А Дегрэ все вынимал пакет за пакетом. На одном стояла надпись: “Средство против разных женских болезней”, на другом — “Шесть чудесных тайн”.
Наконец сержант нашел обязательство на тридцать тысяч франков, выданное маркизой Бренвилье ее возлюбленному как раз через два дня после смерти ее младшего брата, сделавшей ее обладательницей всего состояния, “на случай, если она, Мария де Бренвилье, покинет этот мир”, как было сказано в документе. Казалось, для преступлений, о которых все догадывались, существовала установленная такса — цена крови. Сэн-Лорен был отправлен на тот свет за четырнадцать тысяч франков, смерть братьев д‘Обрэ стоила почти вдвое.
Глаза Ренэ все больше омрачались; он ничего уже не слышал, ничего не видел; он почти ничего не сознавал, кроме смутного воспоминания об опасности, грозившей его дорогой матери. Поэтому он не заметил, что, после того как все вещи были тщательно пересмотрены, занесены в протокол и снова уложены в шкатулку, Дегрэ попросил разрешения удалиться и поспешно покинул комнату.

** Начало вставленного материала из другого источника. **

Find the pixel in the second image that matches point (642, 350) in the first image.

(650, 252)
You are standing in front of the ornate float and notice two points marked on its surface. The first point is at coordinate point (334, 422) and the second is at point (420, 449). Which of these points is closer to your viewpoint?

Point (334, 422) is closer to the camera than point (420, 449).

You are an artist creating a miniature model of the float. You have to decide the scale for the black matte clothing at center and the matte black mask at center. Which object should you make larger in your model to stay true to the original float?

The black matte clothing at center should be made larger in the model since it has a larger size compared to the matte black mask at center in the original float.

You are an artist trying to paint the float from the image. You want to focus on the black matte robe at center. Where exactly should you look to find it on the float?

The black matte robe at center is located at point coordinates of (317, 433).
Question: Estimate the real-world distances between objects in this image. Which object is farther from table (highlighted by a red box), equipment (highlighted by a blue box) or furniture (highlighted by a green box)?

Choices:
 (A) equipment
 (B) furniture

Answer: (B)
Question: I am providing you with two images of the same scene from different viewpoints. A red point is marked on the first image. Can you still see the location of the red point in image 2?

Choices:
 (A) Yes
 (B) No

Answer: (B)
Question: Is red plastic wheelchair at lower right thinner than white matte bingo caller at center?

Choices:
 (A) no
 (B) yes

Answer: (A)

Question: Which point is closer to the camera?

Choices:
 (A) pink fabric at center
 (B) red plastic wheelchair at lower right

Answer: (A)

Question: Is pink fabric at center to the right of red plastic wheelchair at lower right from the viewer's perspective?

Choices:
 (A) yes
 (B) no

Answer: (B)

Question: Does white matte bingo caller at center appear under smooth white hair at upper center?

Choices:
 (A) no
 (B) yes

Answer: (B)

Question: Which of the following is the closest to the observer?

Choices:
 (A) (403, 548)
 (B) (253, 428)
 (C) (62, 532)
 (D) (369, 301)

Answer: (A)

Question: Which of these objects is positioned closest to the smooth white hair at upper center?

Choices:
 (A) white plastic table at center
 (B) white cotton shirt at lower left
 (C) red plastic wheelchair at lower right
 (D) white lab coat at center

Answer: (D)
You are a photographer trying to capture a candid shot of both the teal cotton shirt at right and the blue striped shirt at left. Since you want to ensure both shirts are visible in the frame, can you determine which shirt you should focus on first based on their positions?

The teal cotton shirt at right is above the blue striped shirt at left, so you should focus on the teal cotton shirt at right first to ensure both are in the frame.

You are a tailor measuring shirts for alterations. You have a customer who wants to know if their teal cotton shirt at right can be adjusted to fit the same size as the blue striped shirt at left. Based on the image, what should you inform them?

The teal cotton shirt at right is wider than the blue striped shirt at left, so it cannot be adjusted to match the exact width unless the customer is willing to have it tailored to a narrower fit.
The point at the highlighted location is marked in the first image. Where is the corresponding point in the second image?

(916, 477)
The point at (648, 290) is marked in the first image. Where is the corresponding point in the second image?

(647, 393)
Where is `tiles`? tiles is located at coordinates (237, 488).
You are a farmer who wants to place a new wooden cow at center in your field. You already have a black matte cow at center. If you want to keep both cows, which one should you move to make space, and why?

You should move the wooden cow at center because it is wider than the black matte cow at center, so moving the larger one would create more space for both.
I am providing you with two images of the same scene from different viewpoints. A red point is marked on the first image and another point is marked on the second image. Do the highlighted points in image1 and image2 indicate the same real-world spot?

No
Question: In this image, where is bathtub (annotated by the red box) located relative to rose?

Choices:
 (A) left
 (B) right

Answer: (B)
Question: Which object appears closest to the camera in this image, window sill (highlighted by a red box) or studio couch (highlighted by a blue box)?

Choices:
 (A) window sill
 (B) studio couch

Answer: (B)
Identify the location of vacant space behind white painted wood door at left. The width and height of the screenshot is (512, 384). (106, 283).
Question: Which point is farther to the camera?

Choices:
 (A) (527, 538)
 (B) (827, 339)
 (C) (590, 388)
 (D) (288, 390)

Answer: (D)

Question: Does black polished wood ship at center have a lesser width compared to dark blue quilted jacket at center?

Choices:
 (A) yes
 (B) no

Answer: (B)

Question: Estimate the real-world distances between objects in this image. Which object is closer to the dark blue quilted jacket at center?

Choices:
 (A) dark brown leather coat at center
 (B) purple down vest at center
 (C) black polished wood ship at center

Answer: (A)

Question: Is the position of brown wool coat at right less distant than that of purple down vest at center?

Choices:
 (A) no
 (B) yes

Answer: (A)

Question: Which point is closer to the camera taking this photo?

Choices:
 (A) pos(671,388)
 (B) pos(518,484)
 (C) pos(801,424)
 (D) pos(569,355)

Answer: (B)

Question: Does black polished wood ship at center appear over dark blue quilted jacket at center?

В глубокой задумчивости сидел Ренэ в кресле покойного Сэн-Круа; из этого состояния его вывел легкий толчок писца, приглашавшего его подписать протокол. Он пошел вслед за членами комиссии, расходившимися из лаборатории. Симон взял с собой для исследования флаконы с прозрачной жидкостью; доктор — препараты кишок. Предполагалось произвести опыты над животными, так как аптекарь считал бесцветную жидкость сильным ядом. Двое полицейских несли шкатулку.
А Дегрэ тем временем спешил на другой берег Сены, к дому д‘Обрэ.
IV
Беглянка и преследователь
Достигнув дома д‘Обрэ, сержант заметил необыкновенную суету перед широко раскрытыми воротами. Это показалось ему странным, и он немедленно пришел к заключению, что в доме произошло что-то необыкновенное. Быстро решившись, он подозвал одного из прохожих и спросил самым небрежным тоном:
— Что там случилось?
— А Вы еще не знаете? — с злорадной улыбкой ответил спрошенный: — маркиза Бренвилье сбежала.
— О! — воскликнул сержант. — Куда же?
— Ну, этого в доме никто не знает.
Предчувствие не обмануло Дегрэ, и он сердито прошептал:
— Я опоздал, мне следовало поторопиться.
Он прошел за решетку дома и сел у подъезда.
— Что Вы за человек, друг мой? — спросил его швейцар, только что кончивший обгладывать ножку каплуна.
— Кто? Я? — сказал Дегрэ, поднимаясь с места. — Я — очень богатый человек.
Швейцар окинул смельчака строгим взглядом, сочтя его за сумасшедшего, так как ответ звучал чересчур странно, и сказал после некоторого молчания:
— Ну, если Вы богаты, то плохо выбрали место на каменной скамейке возле нашего дома… У богатых есть другие места для отдыха.
— Друг мой, — продолжал Дегрэ, — я разбогател бы еще больше, если бы знал одну вещь.